▶ **Recorded data**
* * * *

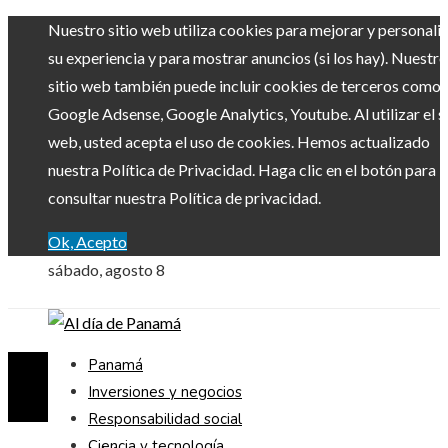
Nuestro sitio web utiliza cookies para mejorar y personali
su experiencia y para mostrar anuncios (si los hay). Nuestro
sitio web también puede incluir cookies de terceros como
Google Adsense, Google Analytics, Youtube. Al utilizar el si
web, usted acepta el uso de cookies. Hemos actualizado
nuestra Política de Privacidad. Haga clic en el botón para
consultar nuestra Política de privacidad.
Ok, Acepto
sábado, agosto 8
Panamá
Inversiones y negocios
Responsabilidad social
Ciencia y tecnología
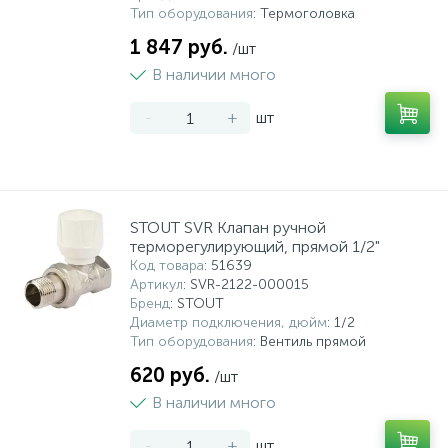
Тип оборудования
: Термоголовка
1 847 руб.
/шт
В наличии много
-
+
шт
STOUT SVR Клапан ручной
терморегулирующий, прямой 1/2"
Код товара
: 51639
Артикул
: SVR-2122-000015
Бренд
: STOUT
Диаметр подключения, дюйм
: 1/2
Тип оборудования
: Вентиль прямой
620 руб.
/шт
В наличии много
-
+
шт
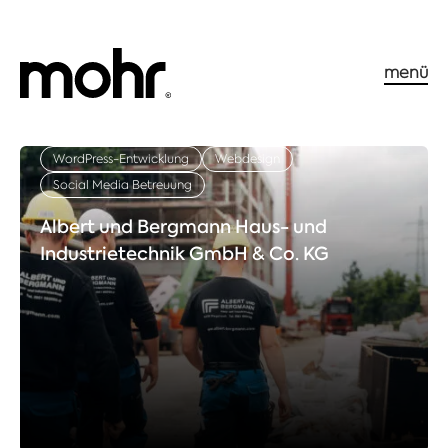
menü
WordPress-Entwicklung
Webdesign
Social Media Betreuung
Albert und Bergmann Haus- und
Industrietechnik GmbH & Co. KG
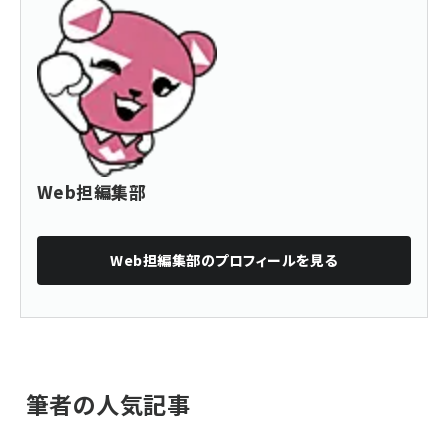
Web担編集部
Web担編集部
のプロフィールを見る
筆者の人気記事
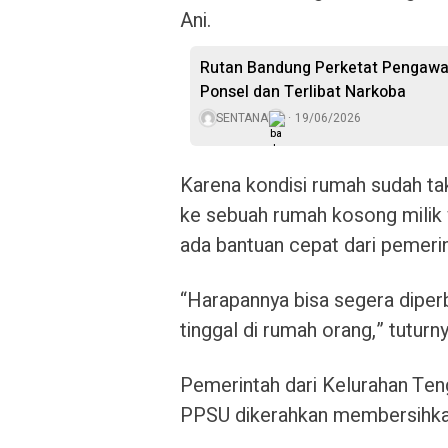
Ani.
Rutan Bandung Perketat Pengawa
Ponsel dan Terlibat Narkoba
SENTANA
19/06/2026
Karena kondisi rumah sudah tak
ke sebuah rumah kosong milik w
ada bantuan cepat dari pemerin
“Harapannya bisa segera diperb
tinggal di rumah orang,” tuturny
Pemerintah dari Kelurahan Ten
PPSU dikerahkan membersihkan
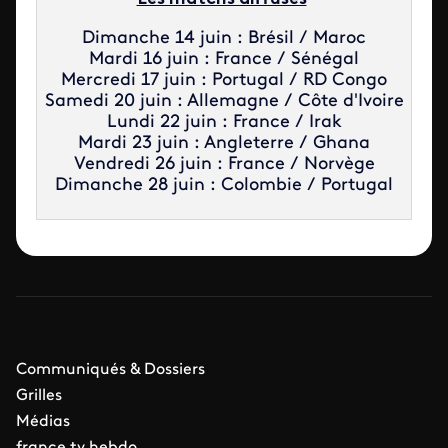
Dimanche 14 juin : Brésil / Maroc
Mardi 16 juin : France / Sénégal
Mercredi 17 juin : Portugal / RD Congo
Samedi 20 juin : Allemagne / Côte d'Ivoire
Lundi 22 juin : France / Irak
Mardi 23 juin : Angleterre / Ghana
Vendredi 26 juin : France / Norvège
Dimanche 28 juin : Colombie / Portugal
Communiqués & Dossiers
Grilles
Médias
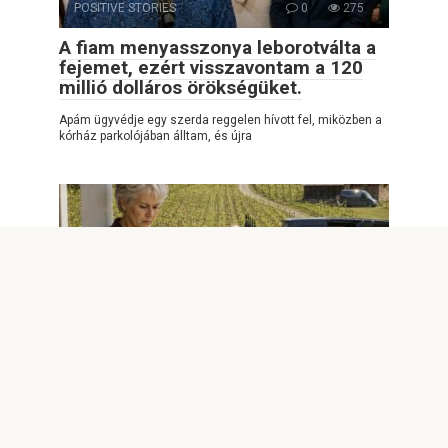
POSITIVE STORIES
0
275
A fiam menyasszonya leborotválta a
fejemet, ezért visszavontam a 120
millió dolláros örökségüket.
Apám ügyvédje egy szerda reggelen hívott fel, miközben a
kórház parkolójában álltam, és újra
POSITIVE STORIES
0
2,671
A lányom kitiltott az esküvőjéről,
miután egy nyolcmillió dolláros
szőlőbirtokot ajándékoztam neki
1. rész: Kitiltva a saját szőlőbirtokomról A virágkötő miatt
hívtam fel a lányomat. Négy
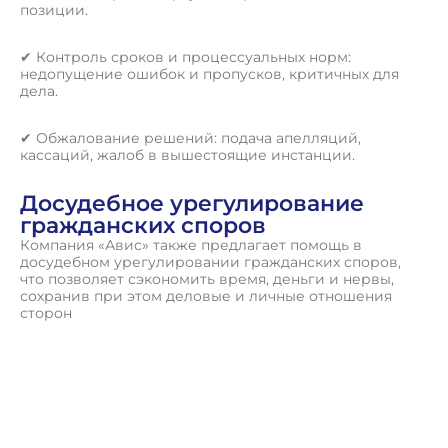
позиции.
✔ Контроль сроков и процессуальных норм:
недопущение ошибок и пропусков, критичных для
дела.
✔ Обжалование решений: подача апелляций,
кассаций, жалоб в вышестоящие инстанции.
Досудебное урегулирование
гражданских споров
Компания «Авис» также предлагает помощь в
досудебном урегулировании гражданских споров,
что позволяет сэкономить время, деньги и нервы,
сохранив при этом деловые и личные отношения
сторон
П
о
л
у
ч
и
т
ь
к
о
н
с
у
л
ь
т
а
ц
и
ю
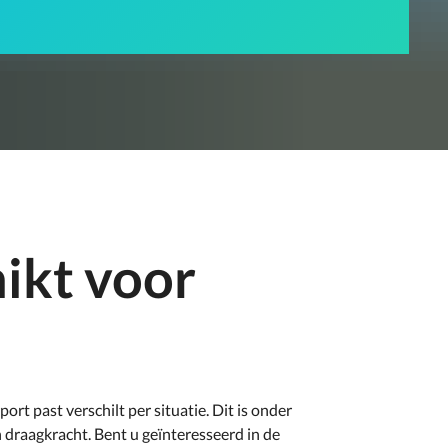
hikt voor
rt past verschilt per situatie. Dit is onder
jn draagkracht. Bent u geïnteresseerd in de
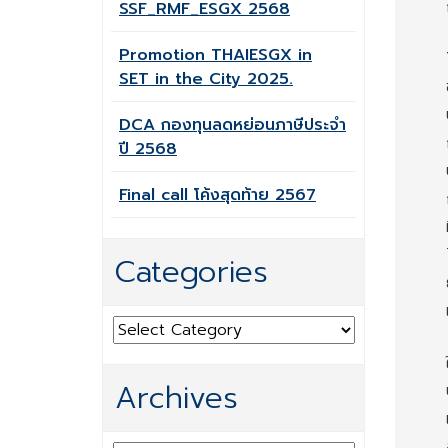
SSF_RMF_ESGX 2568
Promotion THAIESGX in
SET in the City 2025.
DCA กองทุนลดหย่อนภาษีประจำ
ปี 2568
Final call โค้งสุดท้าย 2567
Categories
Categories
Archives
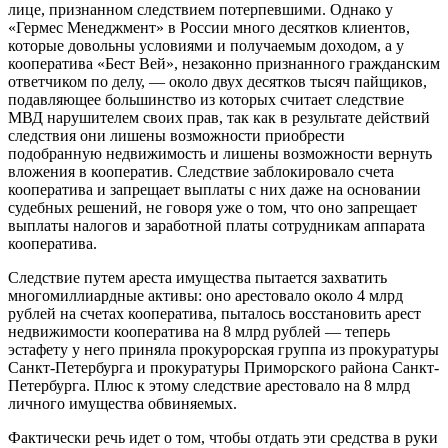
лице, признанном следствием потерпевшими. Однако у
«Гермес Менеджмент» в России много десятков клиентов,
которые довольны условиями и получаемым доходом, а у
кооператива «Бест Вей», незаконно признанного гражданским
ответчиком по делу, — около двух десятков тысяч пайщиков,
подавляющее большинство из которых считает следствие
МВД нарушителем своих прав, так как в результате действий
следствия они лишены возможности приобрести
подобранную недвижимость и лишены возможности вернуть
вложения в кооператив. Следствие заблокировало счета
кооператива и запрещает выплаты с них даже на основании
судебных решений, не говоря уже о том, что оно запрещает
выплаты налогов и заработной платы сотрудникам аппарата
кооператива.
Следствие путем ареста имущества пытается захватить
многомиллиардные активы: оно арестовало около 4 млрд
рублей на счетах кооператива, пыталось восстановить арест
недвижимости кооператива на 8 млрд рублей — теперь
эстафету у него приняла прокурорская группа из прокуратуры
Санкт-Петербурга и прокуратуры Приморского района Санкт-
Петербурга. Плюс к этому следствие арестовало на 8 млрд
личного имущества обвиняемых.
Фактически речь идет о том, чтобы отдать эти средства в руки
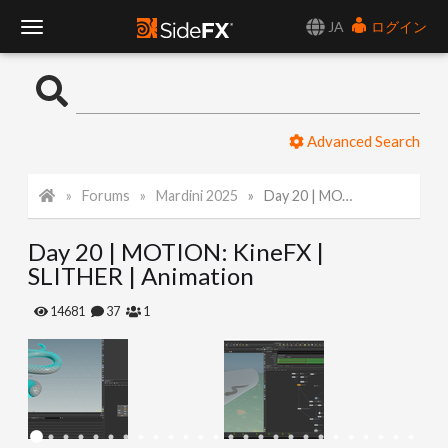
JA
ログイン
T
o
Advanced Search
g
Forums
Mardini 2025
Day 20 | MOTION: KineFX | SLITHER | Animation
g
Day 20 | MOTION: KineFX |
l
SLITHER | Animation
e
14681
37
1
N
a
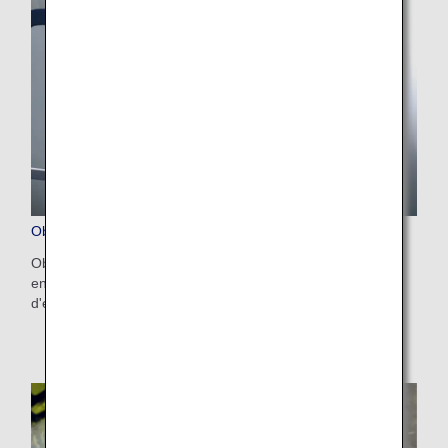
Objets endommagés, perdus et oubliés
Obtenez des informations sur la gestion des bagages
endommagés et oubliés dans l'avion ou en salle
d'embarquement.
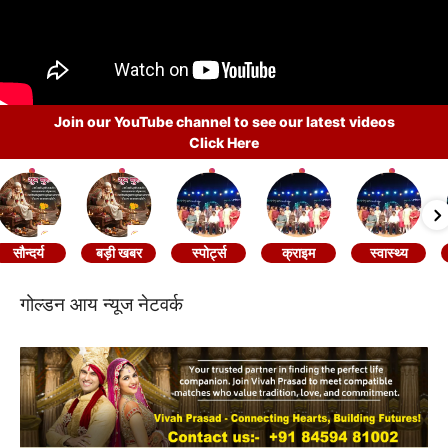
Join our YouTube channel to see our latest videos
Click Here
सौन्दर्य
बड़ी खबर
स्पोर्ट्स
क्राइम
स्वास्थ्य
गोल्डन आय न्यूज नेटवर्क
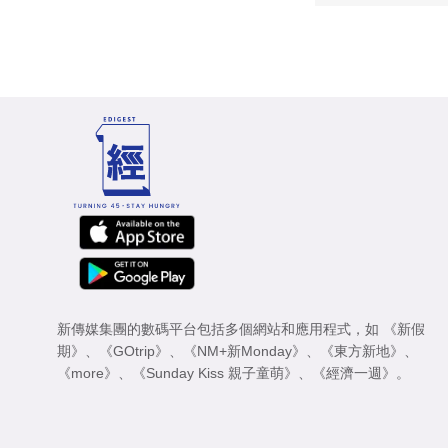
新傳媒集團的數碼平台包括多個網站和應用程式，如
《新假
期》
、
《GOtrip》
、
《NM+新Monday》
、
《東方新地》
、
《more》
、
《Sunday Kiss 親子童萌》
、
《經濟一週》
。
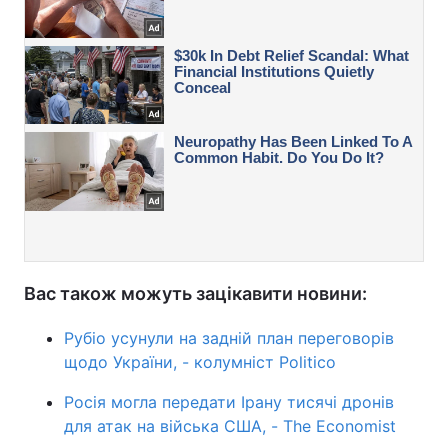
Вас також можуть зацікавити новини:
Рубіо усунули на задній план переговорів
щодо України, - колумніст Politico
Росія могла передати Ірану тисячі дронів
для атак на війська США, - The Economist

* * * *

▶ **Required work**
Could you return all lines from the data above that contain the string "France"?

▶ **Solution to the problem**
Mardi 16 juin : France / Sénégal
Lundi 22 juin : France / Irak
Vendredi 26 juin : France / Norvège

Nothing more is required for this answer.